SUPPLIED INFORMATION below:

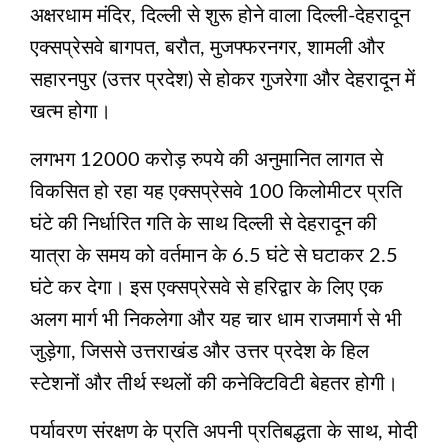
अक्षरधाम मंदिर, दिल्ली से शुरू होने वाला दिल्ली-देहरादून
एक्सप्रेसवे बागपत, बरौत, मुजफ्फरनगर, शामली और
सहारनपुर (उत्तर प्रदेश) से होकर गुजरेगा और देहरादून में
खत्म होगा।
लगभग 12000 करोड़ रुपये की अनुमानित लागत से
विकसित हो रहा यह एक्सप्रेसवे 100 किलोमीटर प्रति
घंटे की निर्धारित गति के साथ दिल्ली से देहरादून की
यात्रा के समय को वर्तमान के 6.5 घंटे से घटाकर 2.5
घंटे कर देगा। इस एक्सप्रेसवे से हरिद्वार के लिए एक
अलग मार्ग भी निकलेगा और यह चार धाम राजमार्ग से भी
जुड़ेगा, जिससे उत्तराखंड और उत्तर प्रदेश के हिल
स्टेशनों और तीर्थ स्थलों की कनेक्टिविटी बेहतर होगी।
पर्यावरण संरक्षण के प्रति अपनी प्रतिबद्धता के साथ, मोदी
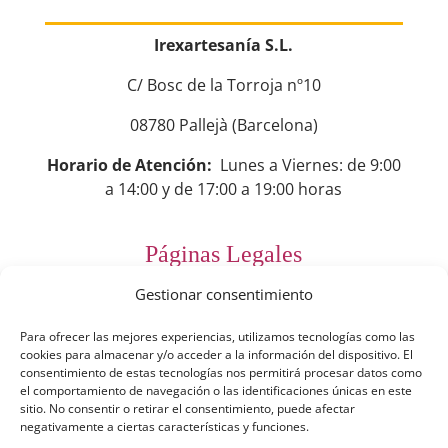
Irexartesanía S.L.
C/ Bosc de la Torroja nº10
08780 Pallejà (Barcelona)
Horario de Atención:
Lunes a Viernes: de 9:00
a 14:00 y de 17:00 a 19:00 horas
Páginas Legales
Gestionar consentimiento
Preguntas Frecuentes
Para ofrecer las mejores experiencias, utilizamos tecnologías como las
Aviso Legal
cookies para almacenar y/o acceder a la información del dispositivo. El
consentimiento de estas tecnologías nos permitirá procesar datos como
Política de Privacidad
el comportamiento de navegación o las identificaciones únicas en este
sitio. No consentir o retirar el consentimiento, puede afectar
Política de Cookies
negativamente a ciertas características y funciones.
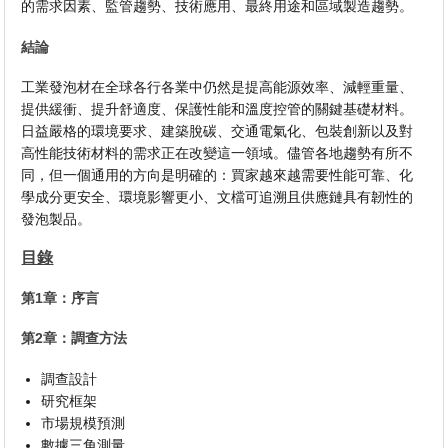
的需求因素、監管趨勢、技術應用、最終用途和區域製造趨勢。
結論
工業發泡材在全球各行各業中仍然是提高能源效率、減輕重量、
提供緩衝、提升舒適度、保護性能和溫度控管的關鍵基礎材料。
日益嚴格的環境要求、建築脫碳、交通電氣化、包裝創新以及對
高性能技術材料的需求正在改變這一領域。儘管各地趨勢有所不
同，但一個通用的方向是明確的：買家越來越需要性能可靠、化
學成分更安全、環境影響更小、文檔可追溯且供應鏈具有韌性的
發泡製品。
目錄
第1章：序言
第2章：調查方法
調查設計
研究框架
市場規模預測
數據三角測量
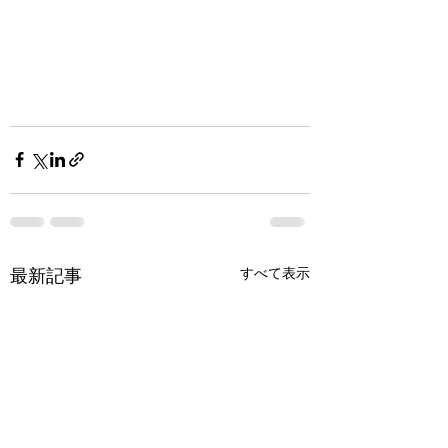
すべて表示
最新記事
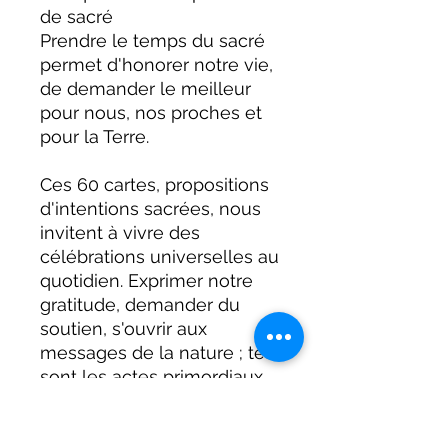
de sacré
Prendre le temps du sacré
permet d'honorer notre vie,
de demander le meilleur
pour nous, nos proches et
pour la Terre.
Ces 60 cartes, propositions
d'intentions sacrées, nous
invitent à vivre des
célébrations universelles au
quotidien. Exprimer notre
gratitude, demander du
soutien, s'ouvrir aux
messages de la nature ; tels
sont les actes primordiaux
de notre reliance à " plus
grand que soi ".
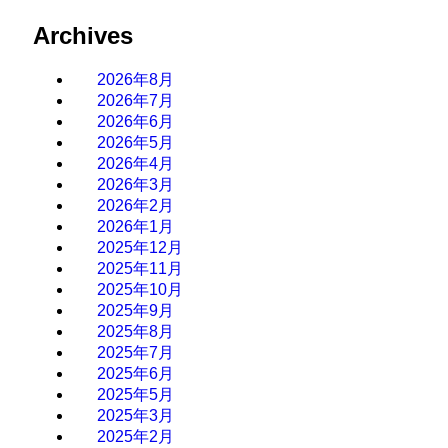
Archives
2026年8月
2026年7月
2026年6月
2026年5月
2026年4月
2026年3月
2026年2月
2026年1月
2025年12月
2025年11月
2025年10月
2025年9月
2025年8月
2025年7月
2025年6月
2025年5月
2025年3月
2025年2月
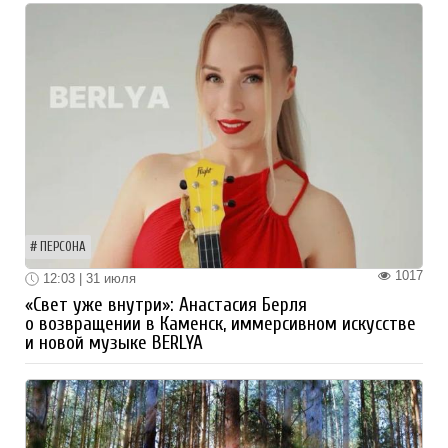
ПЕРСОНА
1017
12:03 | 31 июля
«Свет уже внутри»: Анастасия Берля
о возвращении в Каменск, иммерсивном искусстве
и новой музыке BERLYA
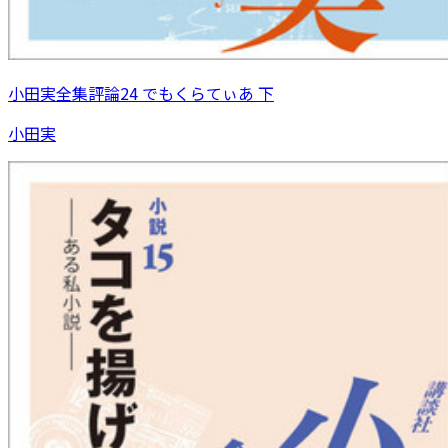
小田実全集評論24 でもくらてぃあ 下
小田実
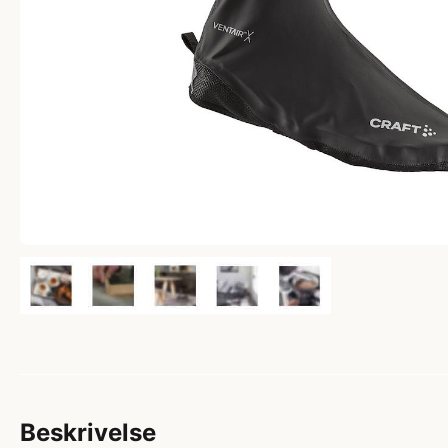
Beskrivelse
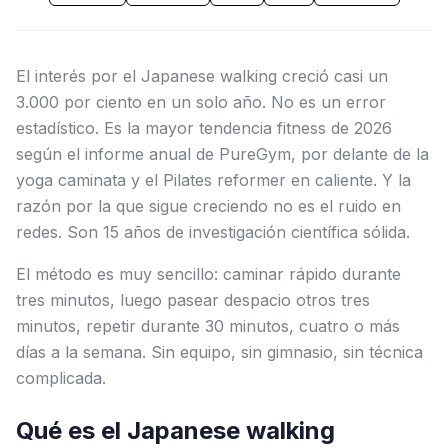
El interés por el Japanese walking creció casi un
3.000 por ciento en un solo año. No es un error
estadístico. Es la mayor tendencia fitness de 2026
según el informe anual de PureGym, por delante de la
yoga caminata y el Pilates reformer en caliente. Y la
razón por la que sigue creciendo no es el ruido en
redes. Son 15 años de investigación científica sólida.
El método es muy sencillo: caminar rápido durante
tres minutos, luego pasear despacio otros tres
minutos, repetir durante 30 minutos, cuatro o más
días a la semana. Sin equipo, sin gimnasio, sin técnica
complicada.
Qué es el Japanese walking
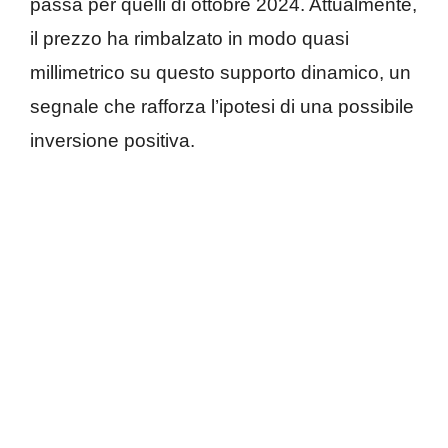
passa per quelli di ottobre 2024. Attualmente,
il prezzo ha rimbalzato in modo quasi
millimetrico su questo supporto dinamico, un
segnale che rafforza l’ipotesi di una possibile
inversione positiva.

End of SUPPLIED INFORMATION.

- _YOUR ASSIGNMENT_: An exact copy of every record above is required, with all pictures omitted.

- _SOLUTION FOR THIS TASK_:
अक्षरधाम मंदिर, दिल्ली से शुरू होने वाला दिल्ली-देहरादून
एक्सप्रेसवे बागपत, बरौत, मुजफ्फरनगर, शामली और
सहारनपुर (उत्तर प्रदेश) से होकर गुजरेगा और देहरादून में
खत्म होगा।
लगभग 12000 करोड़ रुपये की अनुमानित लागत से
विकसित हो रहा यह एक्सप्रेसवे 100 किलोमीटर प्रति
घंटे की निर्धारित गति के साथ दिल्ली से देहरादून की
यात्रा के समय को वर्तमान के 6.5 घंटे से घटाकर 2.5
घंटे कर देगा। इस एक्सप्रेसवे से हरिद्वार के लिए एक
अलग मार्ग भी निकलेगा और यह चार धाम राजमार्ग से भी
जुड़ेगा, जिससे उत्तराखंड और उत्तर प्रदेश के हिल
स्टेशनों और तीर्थ स्थलों की कनेक्टिविटी बेहतर होगी।
पर्यावरण संरक्षण के प्रति अपनी प्रतिबद्धता के साथ, मोदी
Irexartesanía S.L.
C/ Bosc de la Torroja nº10
08780 Pallejà (Barcelona)
Horario de Atención:
Lunes a Viernes: de 9:00
a 14:00 y de 17:00 a 19:00 horas
Páginas Legales
Gestionar consentimiento
Preguntas Frecuentes
Para ofrecer las mejores experiencias, utilizamos tecnologías como las
Aviso Legal
cookies para almacenar y/o acceder a la información del dispositivo. El
consentimiento de estas tecnologías nos permitirá procesar datos como
Política de Privacidad
el comportamiento de navegación o las identificaciones únicas en este
sitio. No consentir o retirar el consentimiento, puede afectar
Política de Cookies
negativamente a ciertas características y funciones.
的需求因素、監管趨勢、技術應用、最終用途和區域製造趨勢。
結論
工業發泡材在全球各行各業中仍然是提高能源效率、減輕重量、
提供緩衝、提升舒適度、保護性能和溫度控管的關鍵基礎材料。
日益嚴格的環境要求、建築脫碳、交通電氣化、包裝創新以及對
高性能技術材料的需求正在改變這一領域。儘管各地趨勢有所不
同，但一個通用的方向是明確的：買家越來越需要性能可靠、化
學成分更安全、環境影響更小、文檔可追溯且供應鏈具有韌性的
發泡製品。
目錄
第1章：序言
第2章：調查方法
調查設計
研究框架
市場規模預測
數據三角測量
すべて表示
最新記事
de sacré
Prendre le temps du sacré
permet d'honorer notre vie,
de demander le meilleur
pour nous, nos proches et
pour la Terre.
Ces 60 cartes, propositions
d'intentions sacrées, nous
invitent à vivre des
célébrations universelles au
quotidien. Exprimer notre
gratitude, demander du
soutien, s'ouvrir aux
messages de la nature ; tels
sont les actes primordiaux
de notre reliance à " plus
grand que soi ".
Archives
2026年8月
2026年7月
2026年6月
2026年5月
2026年4月
2026年3月
2026年2月
2026年1月
2025年12月
2025年11月
2025年10月
2025年9月
2025年8月
2025年7月
2025年6月
2025年5月
2025年3月
2025年2月
ПЕРСОНА
1017
12:03 | 31 июля
«Свет уже внутри»: Анастасия Берля
о возвращении в Каменск, иммерсивном искусстве
и новой музыке BERLYA
小田実全集評論24 でもくらてぃあ 下
小田実
Beskrivelse
El interés por el Japanese walking creció casi un
3.000 por ciento en un solo año. No es un error
estadístico. Es la mayor tendencia fitness de 2026
según el informe anual de PureGym, por delante de la
yoga caminata y el Pilates reformer en caliente. Y la
razón por la que sigue creciendo no es el ruido en
redes. Son 15 años de investigación científica sólida.
El método es muy sencillo: caminar rápido durante
tres minutos, luego pasear despacio otros tres
minutos, repetir durante 30 minutos, cuatro o más
días a la semana. Sin equipo, sin gimnasio, sin técnica
complicada.
Qué es el Japanese walking
passa per quelli di ottobre 2024. Attualmente,
il prezzo ha rimbalzato in modo quasi
millimetrico su questo supporto dinamico, un
segnale che rafforza l’ipotesi di una possibile
inversione positiva.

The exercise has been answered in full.